Minggu kemarin kami disibukkan
dengan kedatangan tamu dari Nusa Laut, Ambon. Kunjungan mereka ke Gereja kami
dalam rangka wisata rohani Persekutuan Laki-laki (Pelpri) Jemaat Beth Eden Ameth. Dengan rombongan
sejumlah 97 orang, kami agak kewalahan
juga kedatangan tamu sekian banyak. Untunglah beberapa hari sebelumnya kami
sudah melakukan persiapan di antaranya pembagian rumah2 yang akan diinapi oleh
para tamu, pembagian tugas memasak dan sebagainya. Jemaat kecil kami hanya sekitar
160an KK dan itupun tidak
semuanya aktif. Namun itu tidak mengurangi kegembiraan kami dalam menyambut
para tamu ini. Karena kunjungan ini juga merupakan kunjungan balasan setelah
tahun lalu dari jemaat kami Persekutuan Kaum Bapak (PKB) telah melakukan wisata
rohani ke sana.
Hari yang di nanati pun tiba,
para Bapak2 sudah menyusul lebih dulu ke pelabuhan untuk menanti kedatangan
mereka yang menggunakan kapal putih (di sini kapal penumpang di sebut kapal
putih). Kami (meski cuma sebagian kecil)
menanti di alun-alun.. Rombongan tari-tarian asli Papua yang nanti akan dibawakan
oleh para pemuda pemudi mulai berlatih , pun kelompok suling tambur tak mau
ketinggalan.
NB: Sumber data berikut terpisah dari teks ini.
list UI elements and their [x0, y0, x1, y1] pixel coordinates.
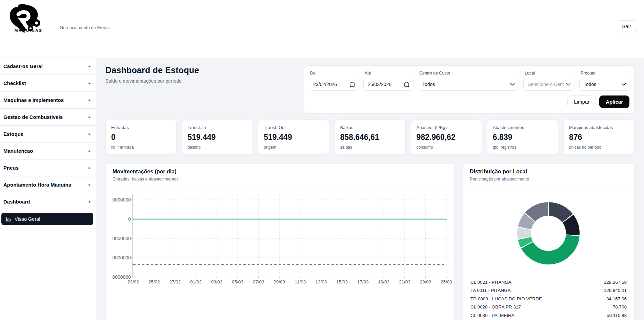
svg-text:23/03: 23/03 [420, 279, 431, 284]
sidebar-item-checklist[interactable]: Checklist ▸ [0, 75, 96, 92]
donut-segment [527, 236, 572, 258]
logout-button[interactable]: Sair [616, 20, 637, 32]
svg-text:17/03: 17/03 [357, 279, 369, 284]
donut-segment [568, 219, 573, 235]
bar-chart-icon [6, 216, 11, 221]
distribution-legend: CL 0021 - PITANGA 128.267,58 TA 0011 - P… [463, 277, 634, 320]
movements-chart-title: Movimentações (por dia) [113, 169, 447, 175]
date-from-value: 23/02/2026 [313, 82, 337, 87]
chevron-right-icon: ▸ [88, 149, 90, 153]
svg-text:27/02: 27/02 [169, 279, 181, 284]
chevron-right-icon: ▸ [88, 98, 90, 102]
svg-text:23/02: 23/02 [127, 279, 139, 284]
chevron-right-icon: ▸ [88, 115, 90, 119]
sidebar-item-visao-geral[interactable]: Visao Geral [1, 213, 93, 225]
legend-label: CL 0020 - OBRA PR 317 [470, 304, 521, 310]
stat-sublabel: destino [187, 145, 247, 150]
legend-item: TA 0011 - PITANGA 126.840,01 [470, 286, 627, 295]
date-to-input[interactable]: 25/03/2026 [363, 78, 414, 91]
distribution-chart-title: Distribuição por Local [470, 169, 627, 175]
svg-text:01/03: 01/03 [190, 279, 202, 284]
sidebar-item-pneus[interactable]: Pneus ▸ [0, 159, 96, 176]
chevron-down-icon [510, 83, 515, 86]
sidebar-item-maquinas-e-implementos[interactable]: Maquinas e Implementos ▸ [0, 92, 96, 109]
legend-item: CL 0030 - PALMEIRA 59.110,88 [470, 311, 627, 320]
date-from-input[interactable]: 23/02/2026 [309, 78, 359, 91]
product-value: Todos [584, 82, 596, 87]
cost-center-value: Todos [422, 82, 435, 87]
sidebar-item-label: Checklist [3, 80, 26, 86]
chevron-right-icon: ▸ [88, 183, 90, 187]
page-subtitle: Saldo e movimentações por período [105, 78, 199, 84]
chevron-right-icon: ▸ [88, 81, 90, 85]
sidebar-item-gestao-de-combustiveis[interactable]: Gestao de Combustiveis ▸ [0, 109, 96, 126]
stat-sublabel: qtd. registros [493, 145, 552, 150]
local-field: Local Selecione o Cent [523, 70, 575, 91]
stat-value: 876 [569, 133, 629, 142]
donut-segment [525, 218, 530, 228]
sidebar-item-label: Gestao de Combustiveis [3, 114, 63, 120]
stat-label: Entradas [111, 125, 171, 130]
sidebar-item-label: Maquinas e Implementos [3, 97, 64, 103]
legend-value: 59.110,88 [607, 313, 627, 318]
svg-text:-30000000: -30000000 [108, 274, 131, 280]
date-to-label: Até [365, 71, 414, 76]
cost-center-label: Centro de Custo [419, 71, 519, 76]
chevron-down-icon: ▾ [88, 199, 90, 204]
apply-button[interactable]: Aplicar [599, 95, 629, 108]
stat-sublabel: consumo [417, 145, 476, 150]
sidebar-item-manutencao[interactable]: Manutencao ▸ [0, 143, 96, 159]
page-header: Dashboard de Estoque Saldo e movimentaçõ… [105, 65, 199, 84]
local-placeholder: Selecione o Cent [528, 82, 564, 87]
stat-label: Máquinas abastecidas [569, 125, 629, 130]
movements-chart-card: Movimentações (por dia) Entradas, baixas… [105, 164, 455, 320]
stat-card: Transf. In 519.449 destino [182, 120, 253, 155]
cost-center-select[interactable]: Todos [418, 78, 519, 91]
legend-label: TD 0009 - LUCAS DO RIO VERDE [470, 296, 542, 301]
date-to-value: 25/03/2026 [368, 82, 391, 87]
svg-text:03/03: 03/03 [211, 279, 223, 284]
date-to-field: Até 25/03/2026 [363, 70, 414, 91]
svg-text:MAQUINAS: MAQUINAS [15, 28, 43, 33]
sidebar-item-cadastros-geral[interactable]: Cadastros Geral ▸ [0, 58, 96, 75]
sidebar-item-dashboard[interactable]: Dashboard ▾ [0, 193, 96, 210]
filter-panel: De 23/02/2026 Até [304, 65, 635, 113]
distribution-chart-card: Distribuição por Local Participação por … [463, 164, 635, 320]
sidebar-item-label: Visao Geral [15, 216, 40, 222]
calendar-icon[interactable] [404, 82, 409, 87]
donut-segment [530, 209, 548, 217]
svg-text:21/03: 21/03 [399, 279, 410, 284]
legend-value: 84.167,06 [606, 296, 627, 301]
local-select[interactable]: Selecione o Cent [523, 78, 575, 91]
legend-item: TD 0009 - LUCAS DO RIO VERDE 84.167,06 [470, 295, 627, 303]
stat-label: Transf. Out [264, 125, 323, 130]
sidebar-item-label: Cadastros Geral [3, 63, 43, 69]
calendar-icon[interactable] [350, 82, 355, 87]
stat-sublabel: origem [264, 145, 323, 150]
sidebar-item-estoque[interactable]: Estoque ▸ [0, 126, 96, 143]
stat-value: 0 [111, 133, 171, 142]
stat-value: 858.646,61 [340, 133, 400, 142]
product-select[interactable]: Todos [579, 78, 630, 91]
distribution-donut-chart [463, 186, 633, 276]
date-from-field: De 23/02/2026 [309, 70, 359, 91]
chevron-right-icon: ▸ [88, 132, 90, 136]
brand-tagline: Gerenciamento de Frotas [60, 25, 109, 30]
svg-text:15/03: 15/03 [336, 279, 348, 284]
local-label: Local [525, 71, 575, 76]
stat-card: Transf. Out 519.449 origem [258, 120, 329, 155]
sidebar-item-label: Dashboard [3, 199, 30, 205]
svg-text:25/03: 25/03 [441, 279, 452, 284]
stat-value: 519.449 [264, 133, 323, 142]
clear-button[interactable]: Limpar [567, 95, 596, 108]
legend-item: CL 0020 - OBRA PR 317 78.708 [470, 303, 627, 312]
movements-line-chart: 23/0225/0227/0201/0303/0305/0307/0309/03… [107, 189, 453, 294]
stat-label: Transf. In [187, 125, 247, 130]
product-label: Produto [581, 71, 630, 76]
sidebar-item-apontamento-hora-maquina[interactable]: Apontamento Hora Maquina ▸ [0, 176, 96, 193]
stat-card: Abastec. (L/Kg) 982.960,62 consumo [411, 120, 482, 155]
svg-text:10000000: 10000000 [110, 197, 131, 202]
stat-label: Abastec. (L/Kg) [417, 125, 476, 130]
sidebar-nav: Cadastros Geral ▸ Checklist ▸ Maquinas e… [0, 58, 96, 320]
movements-chart-subtitle: Entradas, baixas e abastecimentos [113, 177, 447, 182]
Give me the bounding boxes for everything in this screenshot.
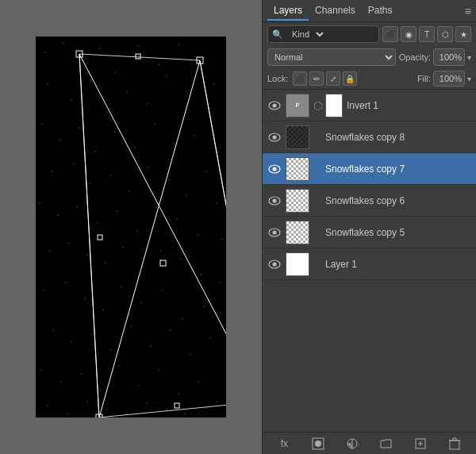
layer-thumb-invert1: F [286, 94, 309, 117]
svg-point-79 [61, 382, 62, 383]
opacity-input[interactable] [433, 48, 465, 66]
svg-point-26 [155, 124, 155, 125]
svg-point-62 [103, 310, 104, 311]
trash-icon [449, 437, 460, 450]
svg-point-59 [44, 290, 44, 291]
svg-point-23 [95, 152, 96, 152]
layer-item-layer1[interactable]: Layer 1 [263, 248, 476, 280]
lock-all-icon[interactable]: 🔒 [343, 71, 357, 86]
kind-select[interactable]: Kind [286, 25, 326, 43]
fill-input[interactable] [433, 71, 465, 87]
tab-paths[interactable]: Paths [362, 2, 399, 21]
svg-point-19 [210, 108, 211, 109]
layer-item-snowflakes5[interactable]: Snowflakes copy 5 [263, 217, 476, 248]
svg-point-118 [273, 198, 277, 202]
add-style-button[interactable]: fx [275, 435, 293, 452]
layer-item-invert1[interactable]: F ⬡ Invert 1 [263, 90, 476, 121]
opacity-arrow-icon[interactable]: ▾ [467, 53, 471, 62]
filter-shape-icon[interactable]: ⬡ [437, 26, 453, 42]
svg-point-42 [98, 223, 98, 224]
svg-point-44 [137, 231, 138, 232]
svg-point-78 [40, 370, 41, 371]
svg-point-67 [204, 306, 205, 307]
layer-name-layer1: Layer 1 [325, 259, 471, 270]
panels-area: Layers Channels Paths ≡ 🔍 Kind ⬛ ◉ T ⬡ ★… [262, 0, 476, 454]
visibility-icon-snowflakes7[interactable] [267, 162, 282, 176]
new-group-button[interactable] [378, 435, 395, 452]
layer-thumb-layer1 [286, 252, 309, 276]
opacity-group: Opacity: ▾ [399, 48, 471, 66]
svg-point-61 [85, 298, 86, 299]
layer-item-snowflakes6[interactable]: Snowflakes copy 6 [263, 185, 476, 217]
search-box: 🔍 Kind [267, 25, 379, 43]
svg-point-72 [111, 350, 112, 351]
filter-adjust-icon[interactable]: ◉ [401, 26, 416, 42]
svg-point-15 [127, 92, 128, 93]
svg-rect-129 [450, 441, 459, 449]
search-icon: 🔍 [272, 29, 283, 40]
svg-point-60 [66, 283, 67, 283]
opacity-label: Opacity: [399, 52, 431, 62]
svg-point-120 [273, 230, 277, 234]
canvas-area [0, 0, 262, 454]
svg-point-50 [69, 243, 70, 244]
delete-layer-button[interactable] [446, 435, 463, 452]
bottom-toolbar: fx [263, 432, 476, 454]
layer-item-snowflakes8[interactable]: Snowflakes copy 8 [263, 121, 476, 153]
blend-mode-select[interactable]: Normal Dissolve Multiply Screen Overlay [267, 48, 396, 66]
visibility-icon-snowflakes8[interactable] [267, 130, 282, 144]
canvas-container [36, 37, 226, 417]
tab-layers[interactable]: Layers [267, 2, 309, 21]
svg-point-28 [194, 136, 195, 137]
svg-point-16 [147, 104, 148, 105]
folder-icon [380, 437, 393, 450]
visibility-icon-invert1[interactable] [267, 98, 282, 113]
svg-point-54 [143, 267, 144, 267]
layer-thumb-snowflakes6 [286, 189, 309, 213]
svg-point-24 [115, 132, 116, 133]
lock-paint-icon[interactable]: ✏ [309, 71, 324, 86]
lock-row: Lock: ⬛ ✏ ⤢ 🔒 Fill: ▾ [263, 68, 476, 90]
svg-point-94 [167, 410, 167, 410]
mask-icon [312, 437, 324, 450]
svg-point-13 [91, 80, 92, 81]
filter-smart-icon[interactable]: ★ [455, 26, 471, 42]
layer-item-snowflakes7[interactable]: Snowflakes copy 7 [263, 153, 476, 185]
svg-point-112 [273, 103, 277, 107]
svg-point-17 [167, 76, 167, 77]
svg-point-55 [161, 251, 162, 252]
lock-move-icon[interactable]: ⤢ [326, 71, 340, 86]
panel-options-icon[interactable]: ≡ [465, 5, 471, 17]
new-layer-button[interactable] [412, 435, 429, 452]
visibility-icon-layer1[interactable] [267, 257, 282, 271]
new-adjustment-button[interactable] [344, 435, 361, 452]
lock-pixels-icon[interactable]: ⬛ [293, 71, 307, 86]
svg-point-47 [198, 235, 199, 236]
fill-arrow-icon[interactable]: ▾ [467, 75, 471, 83]
add-mask-button[interactable] [309, 435, 327, 452]
tab-channels[interactable]: Channels [309, 2, 362, 21]
filter-pixel-icon[interactable]: ⬛ [382, 26, 398, 42]
filter-text-icon[interactable]: T [419, 26, 435, 42]
svg-point-88 [48, 406, 48, 406]
svg-point-95 [185, 414, 186, 414]
svg-point-6 [139, 46, 140, 47]
svg-point-87 [217, 402, 217, 402]
visibility-icon-snowflakes6[interactable] [267, 194, 282, 208]
blend-mode-row: Normal Dissolve Multiply Screen Overlay … [263, 46, 476, 68]
svg-point-81 [101, 390, 102, 391]
svg-point-3 [82, 60, 83, 61]
layer-mask-invert1 [325, 94, 343, 117]
filter-icons: ⬛ ◉ T ⬡ ★ [382, 26, 471, 42]
svg-point-64 [141, 302, 142, 303]
svg-point-12 [71, 100, 72, 101]
svg-point-20 [42, 124, 43, 125]
svg-point-25 [135, 148, 136, 148]
svg-point-52 [106, 263, 106, 264]
svg-point-58 [222, 239, 223, 240]
visibility-icon-snowflakes5[interactable] [267, 225, 282, 240]
svg-point-2 [63, 43, 64, 44]
layer-thumb-snowflakes5 [286, 221, 309, 244]
svg-point-8 [178, 44, 179, 45]
svg-point-48 [217, 203, 217, 204]
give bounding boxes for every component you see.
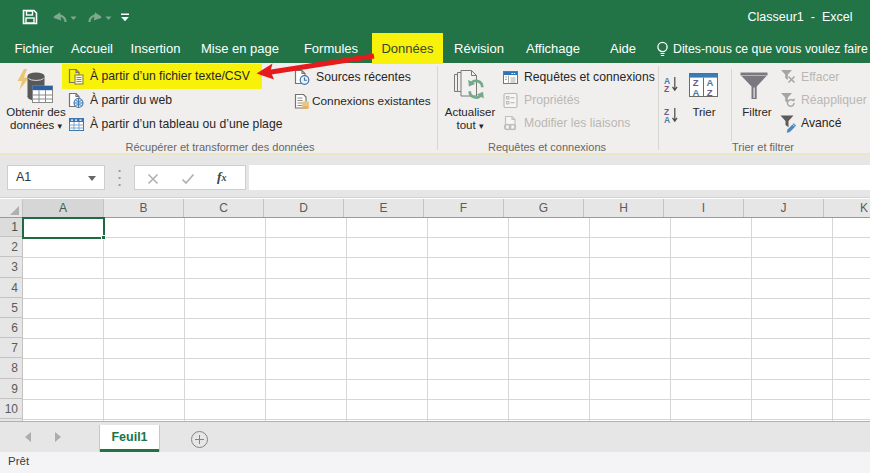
svg-text:Z: Z [664,84,669,93]
svg-text:A: A [664,115,670,124]
svg-text:Z: Z [707,87,713,98]
svg-text:A: A [693,87,700,98]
Duduk-duduk sambil terkantuk-kantuk, tiba-tiba ada yang berteriak :
“ eh, cepat,, katanya mereka sudah di pompa bensin”… wow, itu berarti jarak mereka tak sampai
setengah kilo lagi dan mereka bakalan sampai.. Semua berebut lari ke muka pintu gerbang
alun2.. tapi apa nyana, ternyata pompa bensin yng dimaksud adalah pompa bensin
kilo 9.. hahaha.. artinya masih 10 kilo lagi… hihihi.. dari pada berpanas-panas
ria di luar saya mengajak Wilda bermain saja dulu dalaam pendopo melihat
seorang anak lelaki kecil yang asik bermain mobil2an. Dengan kagum Wilda
melihat mobil2 yang digerakkan dengan remote control itu seakan-akan itu adalah
mainan terhebat di dunia.. (duh, nak… sebenarnya maianan itu sudah lazim,
maafkan mak-mu ini tak membelikan, itu karena dikau anak cewek..)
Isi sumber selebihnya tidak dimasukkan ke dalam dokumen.